En 2012, le Ligueur fait ainsi œuvre utile en traitant de la thématique dans l’« Actu jeunes » qui s’est progressivement substituée au Petit Ligueur trois ans plus tôt. Il prévient, c’est convivial, certes, « mais Facebook est une entreprise comme les autres qui cherche à se développer et à être toujours plus puissante et plus riche ». Bref, gare à ce qu’on publie ou partage. Le Ligueur renchérit l’année suivante, mettant en garde contre « l’exploitation des données » sous le couvert du gratuit.
En guise de conclusion, cette petite phrase du philosophe Michel Serres que publie le Ligueur au début de l’année 2010. Il est question du PC qui a pour lui la rapidité et une mémoire infinie. Et de l’humain, à qui il reste l’inventivité, l’intuition, l’imagination. « Nous sommes condamnés à devenir intelligents ». À l’heure où l’intelligence a plutôt tendance à être accolée à l’adjectif « artificielle », cette réflexion est particulièrement inspirante.

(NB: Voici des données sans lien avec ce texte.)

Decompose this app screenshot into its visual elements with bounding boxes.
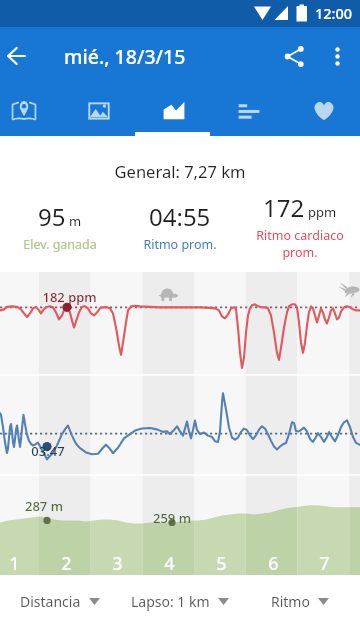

Tout comme celle d’Édouard Delruelle, professeur à l’Université de Liège, qui insiste sur un point, celui du crédit à accorder aux jeunes générations : « Il faut transmettre, tout en faisant confiance à l’autonomie au sens propre, c’est-à-dire à la capacité à produire soi-même des règles ». Chaque génération réinventant ses valeurs. Le Ligueur porteur de débats et réflexions ? La mission est clairement remplie dans cette décennie numérisée.
ZOOM
L'ombre des attentats
On le voit dans la ligne du temps ci-dessous. La décennie est marquée par les attentats. Dans le Ligueur, cette actu chaude n’est pas évoquée directement, mais est abordée via l’inquiétude des parents. Notamment dans le premier numéro de l’année 2016 entre les attentats de Paris et ceux de Bruxelles. Les parents y parlent des réactions de leurs enfants, parfois perturbés, notamment dans la foulée de la période d’alerte maximale décrétée sur Bruxelles en novembre 2015. Les incertitudes s’invitent au quotidien, parfois les cauchemars et l’angoisse s’immiscent dans la tribu. Tout cela amplifié par la pression de l’info en continu ainsi que par la peur entretenue par les préjugés et les discours populistes.

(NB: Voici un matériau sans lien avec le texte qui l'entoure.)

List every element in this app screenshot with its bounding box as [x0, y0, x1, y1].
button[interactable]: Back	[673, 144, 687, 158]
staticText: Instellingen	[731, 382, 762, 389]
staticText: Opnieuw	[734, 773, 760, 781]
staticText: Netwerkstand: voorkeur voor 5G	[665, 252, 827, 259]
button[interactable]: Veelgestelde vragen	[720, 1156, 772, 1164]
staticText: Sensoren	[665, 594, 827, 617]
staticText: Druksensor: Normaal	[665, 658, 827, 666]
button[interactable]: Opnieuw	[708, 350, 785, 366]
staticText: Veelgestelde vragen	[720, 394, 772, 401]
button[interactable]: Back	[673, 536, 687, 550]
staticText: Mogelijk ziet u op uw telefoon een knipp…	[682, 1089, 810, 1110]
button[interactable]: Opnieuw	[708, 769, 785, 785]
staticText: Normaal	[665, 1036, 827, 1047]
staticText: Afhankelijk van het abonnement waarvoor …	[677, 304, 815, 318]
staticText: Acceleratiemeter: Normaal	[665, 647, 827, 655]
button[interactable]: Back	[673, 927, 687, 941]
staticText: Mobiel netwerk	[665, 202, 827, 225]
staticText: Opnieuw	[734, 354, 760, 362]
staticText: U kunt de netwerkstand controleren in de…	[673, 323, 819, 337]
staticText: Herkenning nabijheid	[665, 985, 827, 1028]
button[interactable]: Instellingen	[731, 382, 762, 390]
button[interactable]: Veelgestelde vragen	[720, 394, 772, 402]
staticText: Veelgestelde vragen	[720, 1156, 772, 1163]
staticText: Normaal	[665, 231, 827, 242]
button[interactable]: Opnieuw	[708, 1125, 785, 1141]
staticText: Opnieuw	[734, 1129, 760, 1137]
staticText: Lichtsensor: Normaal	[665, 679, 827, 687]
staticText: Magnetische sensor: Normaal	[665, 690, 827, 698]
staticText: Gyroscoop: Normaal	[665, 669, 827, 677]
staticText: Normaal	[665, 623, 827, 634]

Dans un numéro d’août 2016, un lecteur se veut assez sombre. Les Attentats de Bruxelles sont passés par là. « Pour la rentrée, j’ai lu le témoignage d’un papa qui disait qu’il glissait quelques petits outils type couverture de survie, snacks, lampe. Il parlait même d’un couteau suisse et ça, ça fait peur ! C’est moche de devoir penser à ça ».

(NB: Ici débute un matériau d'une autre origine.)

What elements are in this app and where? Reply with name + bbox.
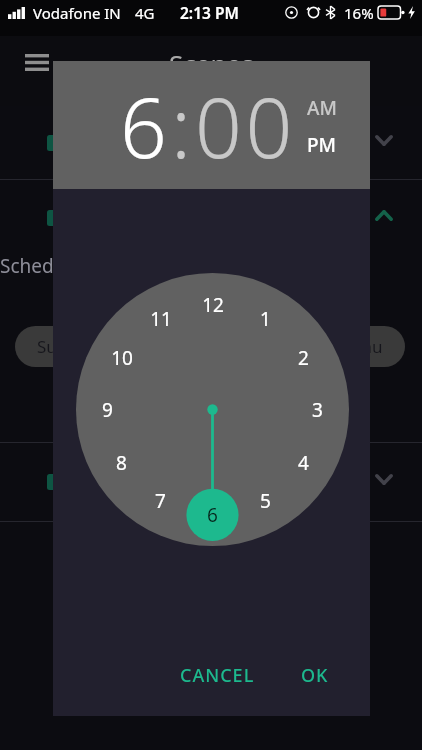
staticText: Living room	[85, 132, 175, 154]
staticText: 4	[298, 450, 309, 476]
staticText: 2	[298, 345, 309, 371]
button[interactable]: Living room	[0, 106, 422, 179]
staticText: :	[171, 70, 195, 182]
staticText: 11	[150, 306, 172, 332]
button[interactable]: OK	[291, 654, 339, 697]
staticText: 8	[116, 450, 127, 476]
button[interactable]: PM	[307, 132, 337, 158]
button[interactable]: Expand	[369, 464, 399, 494]
staticText: Vodafone IN	[33, 3, 121, 23]
button[interactable]: CANCEL	[170, 654, 265, 697]
button[interactable]: 00	[195, 70, 296, 182]
button[interactable]: Expand	[369, 125, 399, 155]
button[interactable]: 6	[120, 70, 171, 182]
staticText: 12	[202, 292, 224, 318]
staticText: 7	[155, 488, 166, 514]
staticText: 3	[312, 397, 323, 423]
staticText: Thu	[352, 335, 383, 358]
staticText: 6	[207, 502, 218, 528]
staticText: Wed	[271, 335, 307, 358]
button[interactable]: Sun	[15, 326, 89, 367]
button[interactable]: Wed	[251, 326, 326, 367]
staticText: Living room	[85, 471, 175, 493]
button[interactable]: Thu	[330, 326, 405, 367]
staticText: 1	[260, 306, 271, 332]
staticText: 16%	[344, 3, 374, 23]
staticText: 5	[260, 488, 271, 514]
button[interactable]: Mon	[93, 326, 168, 367]
staticText: Scenes	[169, 46, 254, 81]
staticText: 4G	[135, 3, 155, 23]
staticText: PM	[307, 132, 337, 158]
staticText: 10	[111, 345, 133, 371]
staticText: 2:13 PM	[180, 2, 239, 23]
staticText: 9	[102, 397, 113, 423]
button[interactable]: Living room	[0, 443, 422, 521]
staticText: Sun	[37, 335, 68, 358]
staticText: AM	[307, 95, 337, 121]
staticText: Mon	[112, 335, 149, 358]
staticText: OK	[301, 663, 329, 688]
staticText: Schedule	[0, 253, 82, 279]
button[interactable]: Living room	[0, 180, 422, 255]
button[interactable]: AM	[307, 95, 337, 121]
button[interactable]: Collapse	[369, 200, 399, 230]
staticText: CANCEL	[180, 663, 255, 688]
button[interactable]: Open navigation menu	[13, 38, 61, 86]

Cela dit, il y a aussi, souvent, des partages d’expérience plus positifs comme celui de cette maman qui découvre le potentiel apaisant de son fils de 6 ans. Le Ligueur analyse : « Des parents nous l’ont dit : les enfants les rassurent grâce à leur belle dose d’insouciance tout en intégrant la gravité de la situation ».
LA VIE DU LIGUEUR
Nouveau rythme, nouveaux bureaux
Outre l’arrivée du site internet évoqué ci-contre, plusieurs changements majeurs marquent le magazine en cette décennie. C’est que la crise commence à se faire sentir et il faut réduire les coûts.
- À l’été 2008, le Ligueur et la Ligue des familles quittent les bâtiments historiques de la rue du Trône pour investir un immeuble, tout proche, à l’avenue Émile de Béco.
- En mars 2009, le Ligueur quitte le rythme hebdomadaire et paraît désormais tous les quinze jours.
- En août 2013, il opte pour un nouveau changement de format. Très proche de l’actuel, plus compact. Au niveau du fond, l’environnement prend peu à peu ses quartiers avec des rubriques dédiées. Enfin, on notera que l’adresse de la rédaction a changé.